В осенний теплый день
Над лесной полянкой листья кружились
И с трепетом тихим на землю ложились.
Звонко стрекочет кузнечик в траве
Все жизни просило в природе
И в этот тихий по-осеннему ласковый день
Над солдатом витала
предсмертная тень.
А губы шептали:
„Умираю - за Родину,
за Сталина”
Стало меньше сыном одним,
Но Родина наша осталась жива.
Тому солдату было лишь 18 лет. Погиб он далеко от своей
родины, в лесах Польши, под Сандомиром. А случилось это так.
Под натиском немцев эскадрону пришлось отойти. Связисты,
спешно покинувшие позиции, оставили на нейтральной полосе
катушку с кабелем - военное имущество.
Тот солдат сам, добровольно, вызвался вытянуть кабель с
нейтральной полосы. Второй связист его подстраховывал. Вражеские
пули сразили солдата в грудь. Товарищ выволок его с полосы за наши
поредевшие цепи. Вынес, положил за могучим раскидистым дубом. А
в это время на фоне чистого, безоблачного неба сквозь дубовые ветви
просвечивало яркое солнце, такое же яркое, как в его родной,
солнечной Армении.
Молодой солдат чувствовал, понимал, что жизнь его покидает.
Последние слова солдата были о Родине, о Сталине.
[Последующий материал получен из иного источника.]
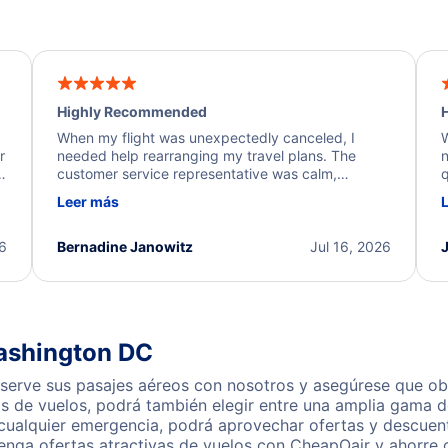
Highly Recommended
H
When my flight was unexpectedly canceled, I
W
r
needed help rearranging my travel plans. The
n
y
customer service representative was calm,
q
d
professional, and extremely helpful throughout the
w
Leer más
.
process. They quickly found alternative flight
b
options and assisted with the necessary follow-up.
e
I truly appreciate the excellent support and
26
Bernadine Janowitz
Jul 16, 2026
dedication to resolving my issue.
Washington DC
erve sus pasajes aéreos con nosotros y asegúrese que obt
s de vuelos, podrá también elegir entre una amplia gama de
 cualquier emergencia, podrá aprovechar ofertas y descuent
nga ofertas atractivas de vuelos con CheapOair y ahorre 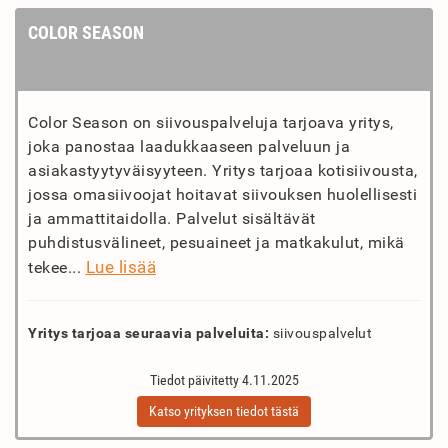
COLOR SEASON
Color Season on siivouspalveluja tarjoava yritys,
joka panostaa laadukkaaseen palveluun ja
asiakastyytyväisyyteen. Yritys tarjoaa kotisiivousta,
jossa omasiivoojat hoitavat siivouksen huolellisesti
ja ammattitaidolla. Palvelut sisältävät
puhdistusvälineet, pesuaineet ja matkakulut, mikä
Lue lisää
tekee...
Yritys tarjoaa seuraavia palveluita:
siivouspalvelut
Tiedot päivitetty 4.11.2025
Katso yrityksen tiedot tästä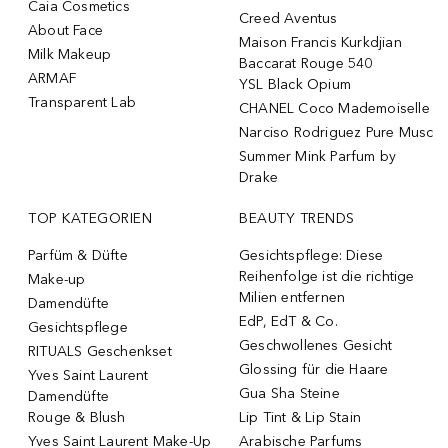
Caia Cosmetics
Creed Aventus
About Face
Maison Francis Kurkdjian
Milk Makeup
Baccarat Rouge 540
ARMAF
YSL Black Opium
Transparent Lab
CHANEL Coco Mademoiselle
Narciso Rodriguez Pure Musc
Summer Mink Parfum by
Drake
TOP KATEGORIEN
BEAUTY TRENDS
Parfüm & Düfte
Gesichtspflege: Diese
Reihenfolge ist die richtige
Make-up
Milien entfernen
Damendüfte
EdP, EdT & Co.
Gesichtspflege
Geschwollenes Gesicht
RITUALS Geschenkset
Glossing für die Haare
Yves Saint Laurent
Gua Sha Steine
Damendüfte
Rouge & Blush
Lip Tint & Lip Stain
Yves Saint Laurent Make-Up
Arabische Parfums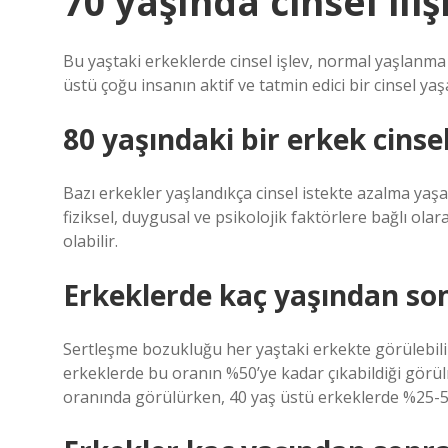
70 yaşında cinsel ili
Bu yaştaki erkeklerde cinsel işlev, normal yaşlanma b
üstü çoğu insanın aktif ve tatmin edici bir cinsel 
80 yaşındaki bir erkek cinsel 
Bazı erkekler yaşlandıkça cinsel istekte azalma yaşar
fiziksel, duygusal ve psikolojik faktörlere bağlı olar
olabilir.
Erkeklerde kaç yaşından so
Sertleşme bozukluğu her yaştaki erkekte görülebilir.
erkeklerde bu oranın %50’ye kadar çıkabildiği görü
oranında görülürken, 40 yaş üstü erkeklerde %25-50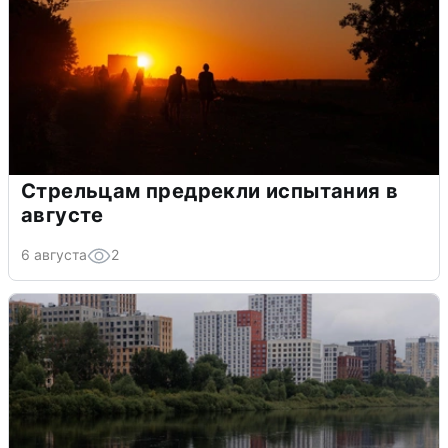
Стрельцам предрекли испытания в
августе
6 августа
2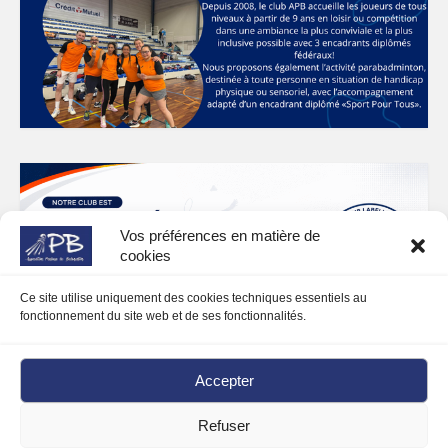
Vos préférences en matière de
cookies
Ce site utilise uniquement des cookies techniques essentiels au
fonctionnement du site web et de ses fonctionnalités.
Accepter
Refuser
© 2026 Association Presloise de Badminton et Parabadminton - WordPress Theme by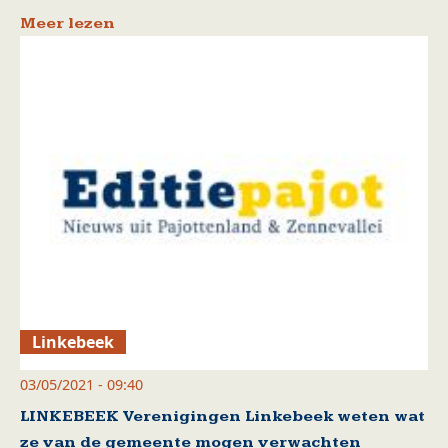
Meer lezen
Linkebeek
03/05/2021 - 09:40
LINKEBEEK Verenigingen Linkebeek weten wat
ze van de gemeente mogen verwachten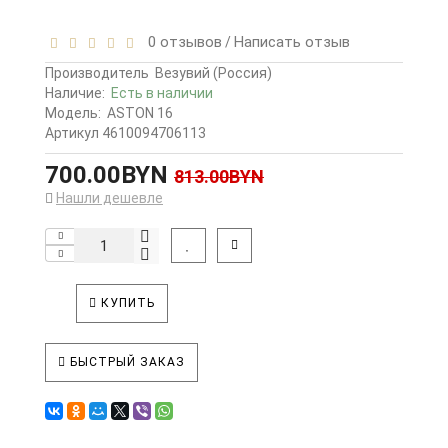
0 отзывов
Написать отзыв
/
Производитель
Везувий (Россия)
Наличие:
Есть в наличии
Модель:
ASTON 16
Артикул 4610094706113
700.00BYN
813.00BYN
Нашли дешевле
КУПИТЬ
БЫСТРЫЙ ЗАКАЗ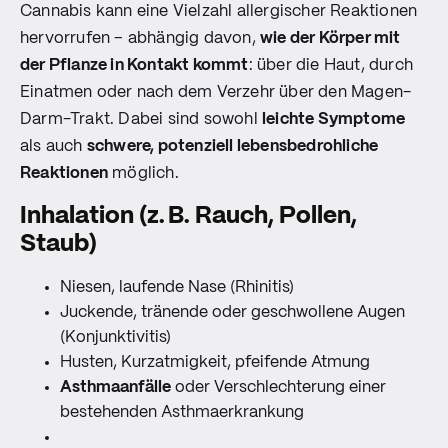
Cannabis kann eine Vielzahl allergischer Reaktionen
hervorrufen – abhängig davon,
wie der Körper mit
der Pflanze in Kontakt kommt
: über die Haut, durch
Einatmen oder nach dem Verzehr über den Magen-
Darm-Trakt. Dabei sind sowohl
leichte Symptome
als auch
schwere, potenziell lebensbedrohliche
Reaktionen
möglich.
Inhalation (z. B. Rauch, Pollen,
Staub)
Niesen, laufende Nase (Rhinitis)
Juckende, tränende oder geschwollene Augen
(Konjunktivitis)
Husten, Kurzatmigkeit, pfeifende Atmung
Asthmaanfälle
oder Verschlechterung einer
bestehenden Asthmaerkrankung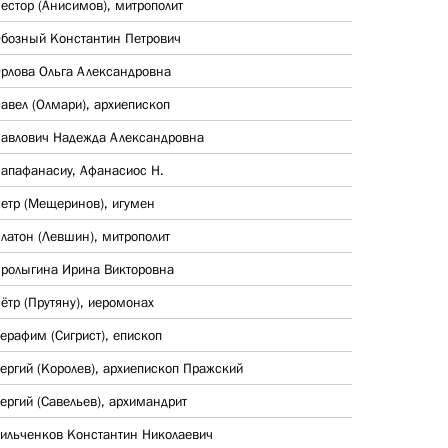
естор (Анисимов), митрополит
бозный Константин Петрович
рлова Ольга Александровна
авел (Олмари), архиепископ
авлович Надежда Александровна
апафанасиу, Афанасиос Н.
етр (Мещеринов), игумен
латон (Левшин), митрополит
ролыгина Ирина Викторовна
ётр (Прутяну), иеромонах
ерафим (Сигрист), епископ
ергий (Королев), архиепископ Пражский
ергий (Савельев), архимандрит
ильченков Константин Николаевич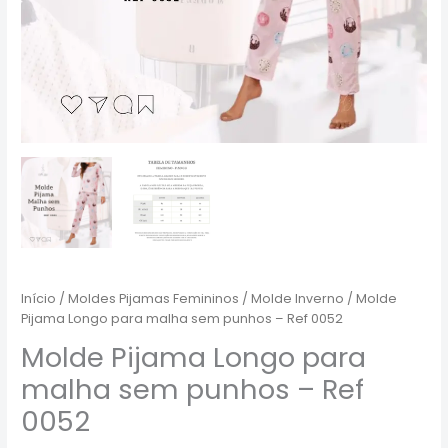
Início
/
Moldes Pijamas Femininos
/
Molde Inverno
/ Molde
Pijama Longo para malha sem punhos – Ref 0052
Molde Pijama Longo para
malha sem punhos – Ref
0052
Здесь же под
кроной дуба он и был похоронен. И остались в лесу лишь небольшой
холмик, да безымянная звезда, поспешно вырезанная на стволе дуба.
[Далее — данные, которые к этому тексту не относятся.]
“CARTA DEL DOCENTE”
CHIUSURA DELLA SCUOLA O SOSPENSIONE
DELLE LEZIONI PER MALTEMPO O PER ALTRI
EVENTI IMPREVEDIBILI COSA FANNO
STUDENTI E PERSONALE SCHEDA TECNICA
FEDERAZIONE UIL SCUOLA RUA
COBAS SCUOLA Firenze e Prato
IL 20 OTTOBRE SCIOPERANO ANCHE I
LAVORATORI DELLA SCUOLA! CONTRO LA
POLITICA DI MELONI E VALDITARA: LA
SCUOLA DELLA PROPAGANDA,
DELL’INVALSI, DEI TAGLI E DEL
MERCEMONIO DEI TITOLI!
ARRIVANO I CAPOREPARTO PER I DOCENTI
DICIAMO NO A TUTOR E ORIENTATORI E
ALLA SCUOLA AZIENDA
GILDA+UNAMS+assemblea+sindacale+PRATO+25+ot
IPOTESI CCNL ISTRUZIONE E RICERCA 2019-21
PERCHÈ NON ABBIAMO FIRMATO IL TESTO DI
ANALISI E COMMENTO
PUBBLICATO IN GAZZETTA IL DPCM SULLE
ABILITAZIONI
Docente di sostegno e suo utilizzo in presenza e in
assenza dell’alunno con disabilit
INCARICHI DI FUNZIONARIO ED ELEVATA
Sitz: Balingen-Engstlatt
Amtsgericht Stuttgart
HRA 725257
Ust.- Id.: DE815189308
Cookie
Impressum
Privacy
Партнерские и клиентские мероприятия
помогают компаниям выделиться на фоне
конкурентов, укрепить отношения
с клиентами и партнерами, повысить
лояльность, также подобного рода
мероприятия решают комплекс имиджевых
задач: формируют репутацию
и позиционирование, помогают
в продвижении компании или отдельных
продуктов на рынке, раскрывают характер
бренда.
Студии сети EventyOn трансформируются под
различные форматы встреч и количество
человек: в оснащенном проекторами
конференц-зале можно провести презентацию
Что это было: мальчишество или героизм - высокая солдатская
ответственность за потерянную катушку телефонного кабеля?!
Порой на войне мы неразумно распоряжались своей жизнью.
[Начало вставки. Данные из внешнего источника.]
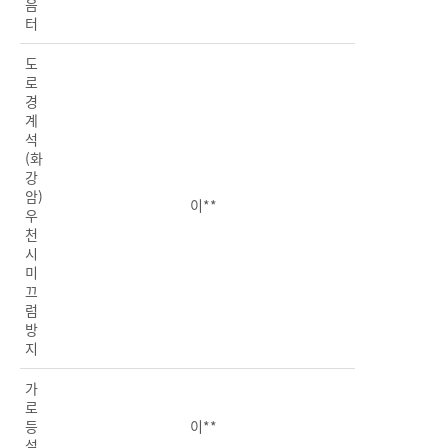
음
터
도
로
경
계
석
(화
강
암)
이**
우
천
시
미
끄
럼
방
지
가
로
등
이**
설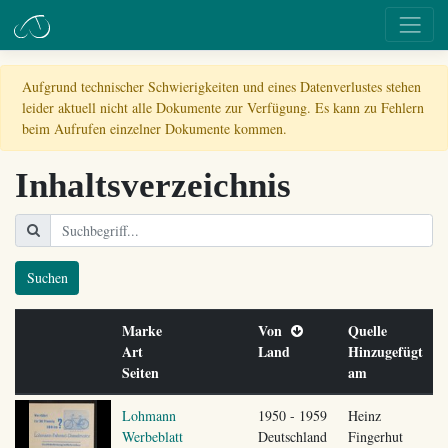
Aufgrund technischer Schwierigkeiten und eines Datenverlustes stehen
leider aktuell nicht alle Dokumente zur Verfügung. Es kann zu Fehlern
beim Aufrufen einzelner Dokumente kommen.
Inhaltsverzeichnis
Suchen
Marke
Von
Quelle
Art
Land
Hinzugefügt
Seiten
am
Lohmann
1950 - 1959
Heinz
Werbeblatt
Deutschland
Fingerhut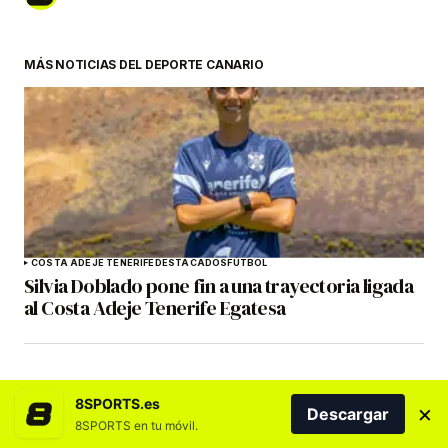
MÁS NOTICIAS DEL DEPORTE CANARIO
COSTA ADEJE TENERIFE
DESTACADOS
FÚTBOL
Silvia Doblado pone fin a una trayectoria ligada
al Costa Adeje Tenerife Egatesa
8SPORTS.es
×
Descargar
8SPORTS en tu móvil.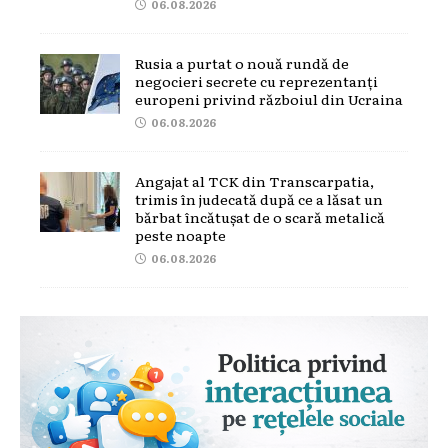
06.08.2026
Rusia a purtat o nouă rundă de
negocieri secrete cu reprezentanți
europeni privind războiul din Ucraina
06.08.2026
Angajat al TCK din Transcarpatia,
trimis în judecată după ce a lăsat un
bărbat încătușat de o scară metalică
peste noapte
06.08.2026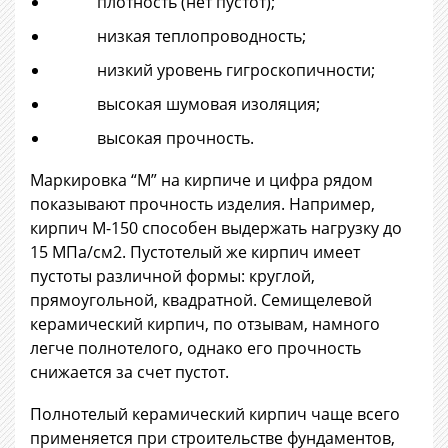
плотность (нет пустот);
низкая теплопроводность;
низкий уровень гигроскопичности;
высокая шумовая изоляция;
высокая прочность.
Маркировка “М” на кирпиче и цифра рядом
показывают прочность изделия. Например,
кирпич М-150 способен выдержать нагрузку до
15 МПа/см2. Пустотелый же кирпич имеет
пустоты различной формы: круглой,
прямоугольной, квадратной. Семищелевой
керамический кирпич, по отзывам, намного
легче полнотелого, однако его прочность
снижается за счет пустот.
Полнотелый керамический кирпич чаще всего
применяется при строительстве фундаментов,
Кабель теряли мы, теряли и немцы. При соответствующих
условиях его можно восстановить и пополнить за счет трофеев, что
обычно и делали.
В общем, подвиг солдата прошел мало заметным следом, почти
как обычное солдатское дело. Да и кабель не стоил той цены,
которую отдал за него солдат.
Тем не менее, без таких проявлений, без таких порывов души
рассчитывать на Победу было бы трудно.
2. Кони плачут
Коня в окоп не упрячешь. Если солдат при внезапном обстреле
нырнет в укрытие, прижмется к матушке-земле, то конь остается
открытым, беззащитным.
На маршах, чтобы не демаскировать себя, кавалеристы
придерживались облесенных дорог, на отдых останавливались в
перелесках. Немцы учитывали особенности кавалерии и на нашем
пути усиленно бомбили и обстреливали лесные массивы - иногда
„удачно”, превращая стоянку воинской части в побоище коней.
Впечатление удручающее.
Однажды мы попали в такой лесок, где незадолго перед нами
останавливалась другая кавалерийская часть. Налет авиации попал в
самую точку. Среди развороченной земли валялись разбитые повозки,
побитые кони. Кое-где недобитые, измученные кони еще поднимали
головы, как бы прося защиты у солдат. Одни умирали с тихим
призывным ржанием, у других можно было видеть, как из глаз почеловечески катились слезы. Местами в холодном воздухе над
ноздрями коней поднимался легкий парок.
Безнадежных коней пристреливали.
3. Последняя фронтовая минута
Все обстояло весьма прозаично. Тянул связь из штаба полка в
цепь эскадрона. Слышал быстро нарастающий вой тяжелой мины,
вслед за которым последует близкий взрыв.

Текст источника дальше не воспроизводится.